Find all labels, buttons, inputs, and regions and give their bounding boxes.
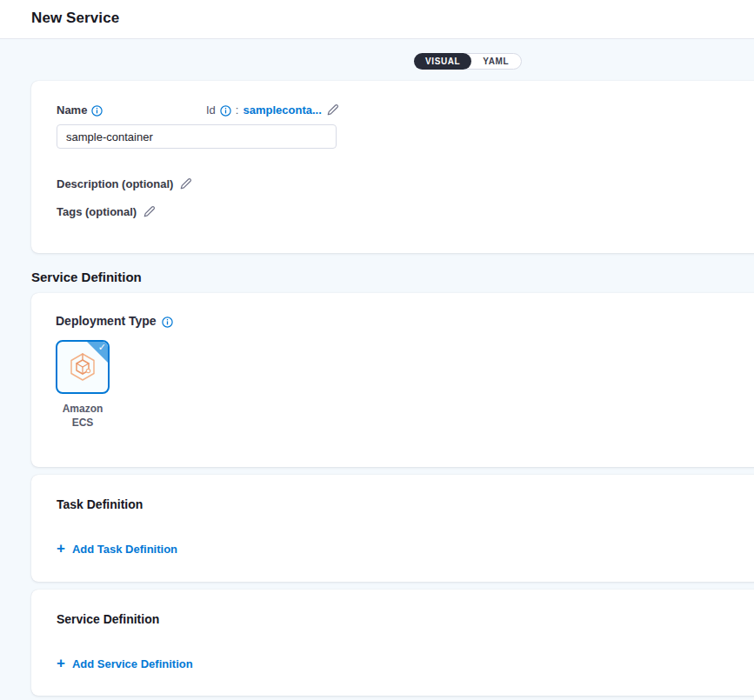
name-label: Name [57, 103, 87, 117]
service-definition-title: Service Definition [57, 612, 754, 626]
about-service-card: Name Id : sampleconta... Description (op… [31, 81, 754, 253]
add-task-definition-label: Add Task Definition [72, 543, 177, 556]
deployment-type-info-icon[interactable] [162, 317, 173, 328]
toggle-visual[interactable]: VISUAL [414, 53, 471, 70]
page-header: New Service [0, 0, 754, 39]
plus-icon: + [57, 657, 65, 670]
service-name-input[interactable] [57, 124, 337, 149]
deployment-type-label: Deployment Type [56, 314, 157, 328]
description-label: Description (optional) [57, 177, 173, 190]
page-title: New Service [31, 10, 119, 27]
toggle-yaml[interactable]: YAML [470, 54, 521, 69]
add-service-definition-button[interactable]: + Add Service Definition [57, 657, 193, 670]
edit-id-icon[interactable] [326, 103, 339, 117]
id-colon: : [236, 103, 239, 117]
deployment-option-amazon-ecs[interactable]: ✓ [56, 340, 110, 394]
deployment-option-label: Amazon ECS [56, 402, 110, 430]
edit-tags-icon[interactable] [143, 205, 156, 218]
id-value[interactable]: sampleconta... [243, 103, 321, 117]
plus-icon: + [57, 543, 65, 555]
task-definition-card: Task Definition + Add Task Definition [31, 475, 754, 582]
id-label: Id [206, 103, 216, 117]
task-definition-title: Task Definition [57, 497, 754, 511]
check-icon: ✓ [98, 343, 106, 352]
tags-label: Tags (optional) [57, 205, 137, 218]
add-service-definition-label: Add Service Definition [72, 657, 193, 670]
edit-description-icon[interactable] [179, 177, 192, 190]
id-info-icon[interactable] [220, 105, 231, 117]
visual-yaml-toggle[interactable]: VISUAL YAML [414, 53, 522, 70]
name-info-icon[interactable] [91, 105, 103, 117]
service-definition-card: Service Definition + Add Service Definit… [31, 590, 754, 696]
deployment-type-card: Deployment Type ✓ [31, 293, 754, 467]
add-task-definition-button[interactable]: + Add Task Definition [57, 543, 177, 556]
service-definition-section-title: Service Definition [31, 270, 142, 284]
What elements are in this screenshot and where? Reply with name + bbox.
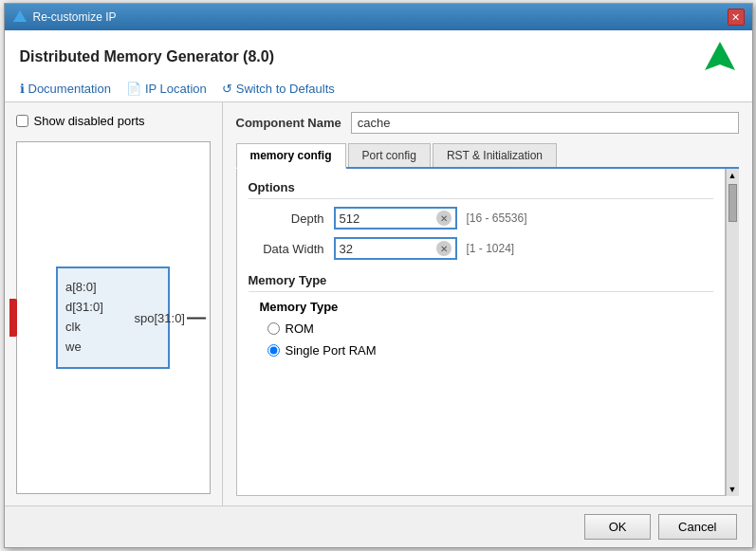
title-bar-left: Re-customize IP [12,9,117,25]
app-icon [12,9,28,25]
dialog: Re-customize IP ✕ Distributed Memory Gen… [4,3,753,548]
cancel-button[interactable]: Cancel [658,514,736,540]
depth-clear-button[interactable]: ✕ [436,211,452,226]
title-bar: Re-customize IP ✕ [5,4,752,30]
depth-input-wrapper: ✕ [334,207,457,230]
scroll-thumb[interactable] [728,184,737,222]
memory-type-sublabel: Memory Type [260,300,713,314]
depth-label: Depth [249,211,324,226]
output-label: spo[31:0] [135,311,186,325]
memory-type-section: Memory Type Memory Type ROM Single Port … [249,273,713,358]
options-section-title: Options [249,180,713,199]
data-width-range-hint: [1 - 1024] [467,242,515,255]
data-width-input-wrapper: ✕ [334,237,457,260]
svg-marker-1 [705,42,735,70]
scroll-up-button[interactable]: ▲ [727,169,739,182]
scroll-down-button[interactable]: ▼ [727,483,739,496]
tab-memory-config[interactable]: memory config [236,143,346,169]
app-title-row: Distributed Memory Generator (8.0) [20,40,737,74]
refresh-icon: ↺ [222,82,232,96]
ic-block: a[8:0] d[31:0] clk we spo[31:0] [56,266,170,368]
data-width-row: Data Width ✕ [1 - 1024] [249,237,713,260]
svg-marker-0 [13,10,27,22]
ok-button[interactable]: OK [584,514,651,540]
left-edge-mark [9,299,17,337]
location-icon: 📄 [126,82,141,96]
component-name-row: Component Name [236,112,739,134]
switch-defaults-label: Switch to Defaults [236,82,335,96]
documentation-label: Documentation [28,82,111,96]
depth-row: Depth ✕ [16 - 65536] [249,207,713,230]
toolbar-row: ℹ Documentation 📄 IP Location ↺ Switch t… [20,82,737,96]
show-disabled-label: Show disabled ports [34,114,145,128]
tabs-row: memory config Port config RST & Initiali… [236,143,739,169]
switch-defaults-button[interactable]: ↺ Switch to Defaults [222,82,335,96]
memory-type-section-title: Memory Type [249,273,713,292]
close-button[interactable]: ✕ [728,9,745,26]
title-text: Re-customize IP [33,10,117,24]
component-name-input[interactable] [351,112,739,134]
radio-single-port-ram-label: Single Port RAM [286,343,377,358]
ip-location-label: IP Location [145,82,207,96]
radio-rom: ROM [267,321,713,336]
data-width-clear-button[interactable]: ✕ [436,241,452,256]
show-disabled-row: Show disabled ports [16,114,211,128]
left-panel: Show disabled ports a[8:0] d[31:0] clk w… [5,102,223,505]
scrollbar[interactable]: ▲ ▼ [726,169,739,496]
tab-rst-init[interactable]: RST & Initialization [433,143,557,167]
data-width-input[interactable] [340,242,434,256]
radio-single-port-ram: Single Port RAM [267,343,713,358]
info-icon: ℹ [20,82,25,96]
data-width-label: Data Width [249,242,324,256]
footer: OK Cancel [5,505,752,547]
tab-port-config[interactable]: Port config [348,143,431,167]
radio-rom-label: ROM [286,321,314,336]
depth-input[interactable] [340,211,434,226]
content-area: Show disabled ports a[8:0] d[31:0] clk w… [5,102,752,505]
header-area: Distributed Memory Generator (8.0) ℹ Doc… [5,30,752,102]
right-panel: Component Name memory config Port config… [223,102,752,505]
radio-rom-input[interactable] [267,322,280,335]
show-disabled-checkbox[interactable] [16,115,28,127]
documentation-button[interactable]: ℹ Documentation [20,82,111,96]
radio-single-port-ram-input[interactable] [267,344,280,357]
component-name-label: Component Name [236,116,341,130]
app-title: Distributed Memory Generator (8.0) [20,48,275,65]
ic-output: spo[31:0] [135,311,207,325]
xilinx-logo [703,40,737,74]
ip-location-button[interactable]: 📄 IP Location [126,82,207,96]
output-wire [187,317,206,319]
tab-content-memory-config: Options Depth ✕ [16 - 65536] Data Width [236,169,726,496]
depth-range-hint: [16 - 65536] [467,211,527,225]
component-diagram: a[8:0] d[31:0] clk we spo[31:0] [16,141,211,494]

• • •

= Work request =
Take the listing and print it again exactly, but without any pictures.

= Response area =
Find all labels, buttons, inputs, and regions and give their bounding boxes.
name-label: Name [57, 103, 87, 117]
service-definition-title: Service Definition [57, 612, 754, 626]
about-service-card: Name Id : sampleconta... Description (op… [31, 81, 754, 253]
add-task-definition-label: Add Task Definition [72, 543, 177, 556]
deployment-type-info-icon[interactable] [162, 317, 173, 328]
toggle-visual[interactable]: VISUAL [414, 53, 471, 70]
page-header: New Service [0, 0, 754, 39]
plus-icon: + [57, 657, 65, 670]
service-name-input[interactable] [57, 124, 337, 149]
deployment-type-label: Deployment Type [56, 314, 157, 328]
description-label: Description (optional) [57, 177, 173, 190]
page-title: New Service [31, 10, 119, 27]
toggle-yaml[interactable]: YAML [470, 54, 521, 69]
add-service-definition-button[interactable]: + Add Service Definition [57, 657, 193, 670]
edit-id-icon[interactable] [326, 103, 339, 117]
id-colon: : [236, 103, 239, 117]
deployment-option-amazon-ecs[interactable]: ✓ [56, 340, 110, 394]
deployment-option-label: Amazon ECS [56, 402, 110, 430]
edit-tags-icon[interactable] [143, 205, 156, 218]
id-value[interactable]: sampleconta... [243, 103, 321, 117]
plus-icon: + [57, 543, 65, 555]
task-definition-card: Task Definition + Add Task Definition [31, 475, 754, 582]
id-label: Id [206, 103, 216, 117]
task-definition-title: Task Definition [57, 497, 754, 511]
check-icon: ✓ [98, 343, 106, 352]
tags-label: Tags (optional) [57, 205, 137, 218]
add-service-definition-label: Add Service Definition [72, 657, 193, 670]
edit-description-icon[interactable] [179, 177, 192, 190]
id-info-icon[interactable] [220, 105, 231, 117]
visual-yaml-toggle[interactable]: VISUAL YAML [414, 53, 522, 70]
name-info-icon[interactable] [91, 105, 103, 117]
service-definition-card: Service Definition + Add Service Definit… [31, 590, 754, 696]
deployment-type-card: Deployment Type ✓ [31, 293, 754, 467]
add-task-definition-button[interactable]: + Add Task Definition [57, 543, 177, 556]
service-definition-section-title: Service Definition [31, 270, 142, 284]
What elements are in this screenshot and where? Reply with name + bbox.
title-bar-left: Re-customize IP [12,9,117,25]
app-icon [12,9,28,25]
dialog: Re-customize IP ✕ Distributed Memory Gen… [4,3,753,548]
cancel-button[interactable]: Cancel [658,514,736,540]
depth-clear-button[interactable]: ✕ [436,211,452,226]
title-bar: Re-customize IP ✕ [5,4,752,30]
depth-input-wrapper: ✕ [334,207,457,230]
scroll-thumb[interactable] [728,184,737,222]
memory-type-sublabel: Memory Type [260,300,713,314]
depth-label: Depth [249,211,324,226]
output-label: spo[31:0] [135,311,186,325]
memory-type-section: Memory Type Memory Type ROM Single Port … [249,273,713,358]
options-section-title: Options [249,180,713,199]
data-width-range-hint: [1 - 1024] [467,242,515,255]
data-width-input-wrapper: ✕ [334,237,457,260]
svg-marker-1 [705,42,735,70]
scroll-up-button[interactable]: ▲ [727,169,739,182]
scroll-down-button[interactable]: ▼ [727,483,739,496]
tab-memory-config[interactable]: memory config [236,143,346,169]
app-title-row: Distributed Memory Generator (8.0) [20,40,737,74]
refresh-icon: ↺ [222,82,232,96]
ic-block: a[8:0] d[31:0] clk we spo[31:0] [56,266,170,368]
data-width-row: Data Width ✕ [1 - 1024] [249,237,713,260]
svg-marker-0 [13,10,27,22]
ok-button[interactable]: OK [584,514,651,540]
left-edge-mark [9,299,17,337]
location-icon: 📄 [126,82,141,96]
component-name-row: Component Name [236,112,739,134]
switch-defaults-label: Switch to Defaults [236,82,335,96]
documentation-label: Documentation [28,82,111,96]
depth-row: Depth ✕ [16 - 65536] [249,207,713,230]
toolbar-row: ℹ Documentation 📄 IP Location ↺ Switch t… [20,82,737,96]
show-disabled-label: Show disabled ports [34,114,145,128]
tabs-row: memory config Port config RST & Initiali… [236,143,739,169]
switch-defaults-button[interactable]: ↺ Switch to Defaults [222,82,335,96]
memory-type-section-title: Memory Type [249,273,713,292]
close-button[interactable]: ✕ [728,9,745,26]
title-text: Re-customize IP [33,10,117,24]
component-name-input[interactable] [351,112,739,134]
radio-single-port-ram-label: Single Port RAM [286,343,377,358]
ip-location-label: IP Location [145,82,207,96]
radio-rom: ROM [267,321,713,336]
data-width-clear-button[interactable]: ✕ [436,241,452,256]
show-disabled-row: Show disabled ports [16,114,211,128]
left-panel: Show disabled ports a[8:0] d[31:0] clk w… [5,102,223,505]
scrollbar[interactable]: ▲ ▼ [726,169,739,496]
tab-rst-init[interactable]: RST & Initialization [433,143,557,167]
data-width-input[interactable] [340,242,434,256]
radio-single-port-ram: Single Port RAM [267,343,713,358]
info-icon: ℹ [20,82,25,96]
data-width-label: Data Width [249,242,324,256]
footer: OK Cancel [5,505,752,547]
tab-port-config[interactable]: Port config [348,143,431,167]
radio-rom-label: ROM [286,321,314,336]
depth-input[interactable] [340,211,434,226]
content-area: Show disabled ports a[8:0] d[31:0] clk w… [5,102,752,505]
header-area: Distributed Memory Generator (8.0) ℹ Doc… [5,30,752,102]
right-panel: Component Name memory config Port config… [223,102,752,505]
radio-rom-input[interactable] [267,322,280,335]
show-disabled-checkbox[interactable] [16,115,28,127]
documentation-button[interactable]: ℹ Documentation [20,82,111,96]
radio-single-port-ram-input[interactable] [267,344,280,357]
component-name-label: Component Name [236,116,341,130]
app-title: Distributed Memory Generator (8.0) [20,48,275,65]
ic-output: spo[31:0] [135,311,207,325]
xilinx-logo [703,40,737,74]
ip-location-button[interactable]: 📄 IP Location [126,82,207,96]
output-wire [187,317,206,319]
tab-content-memory-config: Options Depth ✕ [16 - 65536] Data Width [236,169,726,496]
depth-range-hint: [16 - 65536] [467,211,527,225]
component-diagram: a[8:0] d[31:0] clk we spo[31:0] [16,141,211,494]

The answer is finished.